A new report by PwC, Capital project and infrastructure spending: Outlook to 2025, analyses capital project and infrastructure spending across 49 of the world's largest economies. These account for 90% of global economic output, covering the extraction, utilities, manufacturing, transport and social infrastructure sectors.
The research found that, following a rebound from the international financial crisis, the global CP&I market should grow by as much as 6-7% annually between 2014-2025, with the UK growing 3.8% per annum over this period.
Overall, close to $78 trillion is expected to be spent globally between now and 2025 on capital projects and infrastructure, with $1.5 trillion forecast for the UK.
The UK's overall spending will keep pace with other major European economies, with total spending reaching £106bn in 2025. Power and transport will account for almost half of spending, versus around a third today. With the fiscal squeeze forecast to ease from 2020, annual investment growth of 4.5% is possible, making up for slower growth (2.4%) during the austerity years of 2014-19. Demographic shifts will also influence spending, with 20% of the UK population being over 65 by 2025.

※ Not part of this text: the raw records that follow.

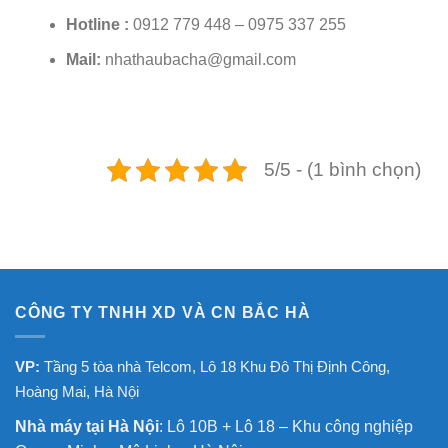
Hotline :
0912 779 448 – 0975 337 255
Mail:
nhathaubacha@gmail.com
5/5 - (1 bình chọn)
CÔNG TY TNHH XD VÀ CN BẮC HÀ
VP:
Tầng 5 tòa nhà Telcom, Lô 18 Khu Đô Thị Định Công,
Hoàng Mai, Hà Nội
Nhà máy tại Hà Nội
: Lô 10B + Lô 18 – Khu công nghiệp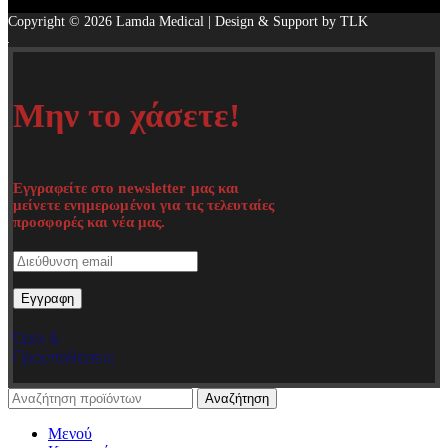
Copyright © 2026 Lamda Medical | Design & Support by TLK
Μην το χάσετε!
Εγγραφείτε στο newsletter μας και
μείνετε ενημερωμένοι για τις τελευταίες
προσφορές και νέα μας.
Όροι &
Προϋποθέσεις
Αναζήτηση
Μενού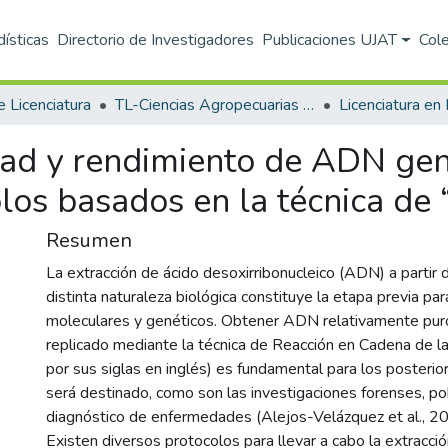
dísticas
Directorio de Investigadores
Publicaciones UJAT
Col
e Licenciatura
TL-Ciencias Agropecuarias (DACA)
idad y rendimiento de ADN ge
los basados en la técnica de 
Resumen
La extracción de ácido desoxirribonucleico (ADN) a partir
distinta naturaleza biológica constituye la etapa previa para
moleculares y genéticos. Obtener ADN relativamente puro
replicado mediante la técnica de Reacción en Cadena de 
por sus siglas en inglés) es fundamental para los posterio
será destinado, como son las investigaciones forenses, po
diagnóstico de enfermedades (Alejos-Velázquez et al., 2
Existen diversos protocolos para llevar a cabo la extracci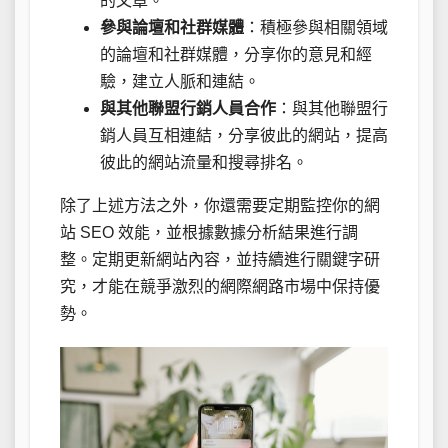
的文章。
參與論壇和社群媒體
：積極參與相關領域
的論壇和社群媒體，分享你的意見和經
驗，建立人脈和連結。
與其他聯盟行銷人員合作
：與其他聯盟行
銷人員互相連結，分享彼此的網站，提高
彼此的網站流量和搜尋排名。
除了上述方法之外，你還需要定期監控你的網
站 SEO 效能，並根據數據分析結果進行調
整。定期更新網站內容，並持續進行關鍵字研
究，才能在競爭激烈的網際網路市場中保持優
勢。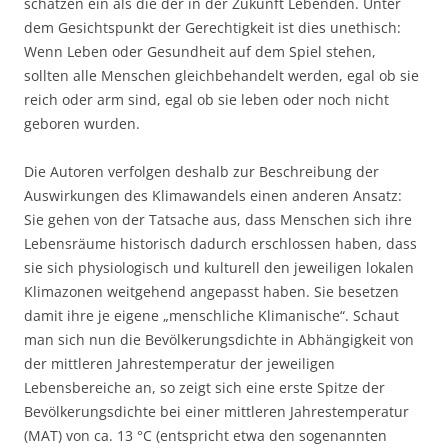
schätzen ein als die der in der Zukunft Lebenden. Unter
dem Gesichtspunkt der Gerechtigkeit ist dies unethisch:
Wenn Leben oder Gesundheit auf dem Spiel stehen,
sollten alle Menschen gleichbehandelt werden, egal ob sie
reich oder arm sind, egal ob sie leben oder noch nicht
geboren wurden.
Die Autoren verfolgen deshalb zur Beschreibung der
Auswirkungen des Klimawandels einen anderen Ansatz:
Sie gehen von der Tatsache aus, dass Menschen sich ihre
Lebensräume historisch dadurch erschlossen haben, dass
sie sich physiologisch und kulturell den jeweiligen lokalen
Klimazonen weitgehend angepasst haben. Sie besetzen
damit ihre je eigene „menschliche Klimanische“. Schaut
man sich nun die Bevölkerungsdichte in Abhängigkeit von
der mittleren Jahrestemperatur der jeweiligen
Lebensbereiche an, so zeigt sich eine erste Spitze der
Bevölkerungsdichte bei einer mittleren Jahrestemperatur
(MAT) von ca. 13 °C (entspricht etwa den sogenannten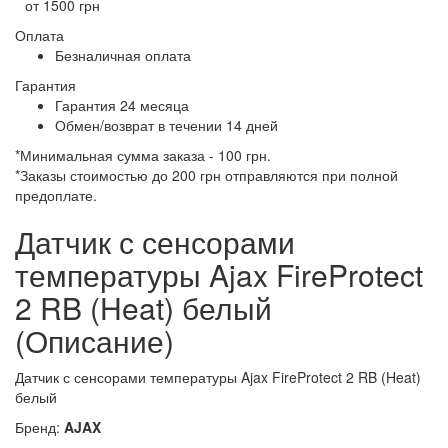
от 1500 грн
Оплата
Безналичная оплата
Гарантия
Гарантия 24 месяца
Обмен/возврат в течении 14 дней
*Минимальная сумма заказа - 100 грн.
*Заказы стоимостью до 200 грн отправляются при полной
предоплате.
Датчик с сенсорами
температуры Ajax FireProtect
2 RB (Heat) белый
(Описание)
Датчик с сенсорами температуры Ajax FireProtect 2 RB (Heat)
белый
Бренд:
AJAX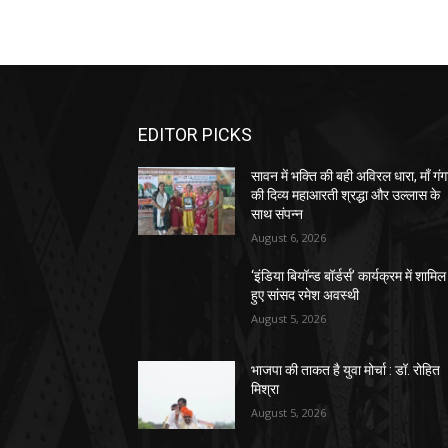
EDITOR PICKS
सावन में भक्ति की बही अविरल धारा, माँ गंग
की दिव्य महाआरती श्रद्धा और उल्लास के
साथ संपन्न
August 6, 2026
‘इंडिया बियॉन्ड बॉर्डर्स’ कार्यक्रम में शामिल
हुए सांसद रमेश अवस्थी
August 5, 2026
भाजपा की ताकत है युवा मोर्चा : डॉ. रोहित
मिश्रा
August 5, 2026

A substantial rebound in transportation spending, including rail and air upgrades, will lead to annual spend doubling in these sectors. Spending on power generation infrastructure will nearly triple from over £6bn per annum in 2014 to more than £17bn per annum in 2025.
Richard Abadie, PwC's global leader, capital projects and infrastructure practice, said: “It is telling that social infrastructure spending accounts for about a third of total spending currently despite the perception of cutbacks in this area. Nevertheless, we expect transport and power to be the growth sectors up to 2025, with transport doubling and power generation nearly tripling. This spending will be critical to ensuring economic growth in the UK and global competitiveness.
“Private investment, whether from pension funds, insurance companies, sovereign wealth funds, for example, will be the dominant financing source for this spending as government has signaled previously.”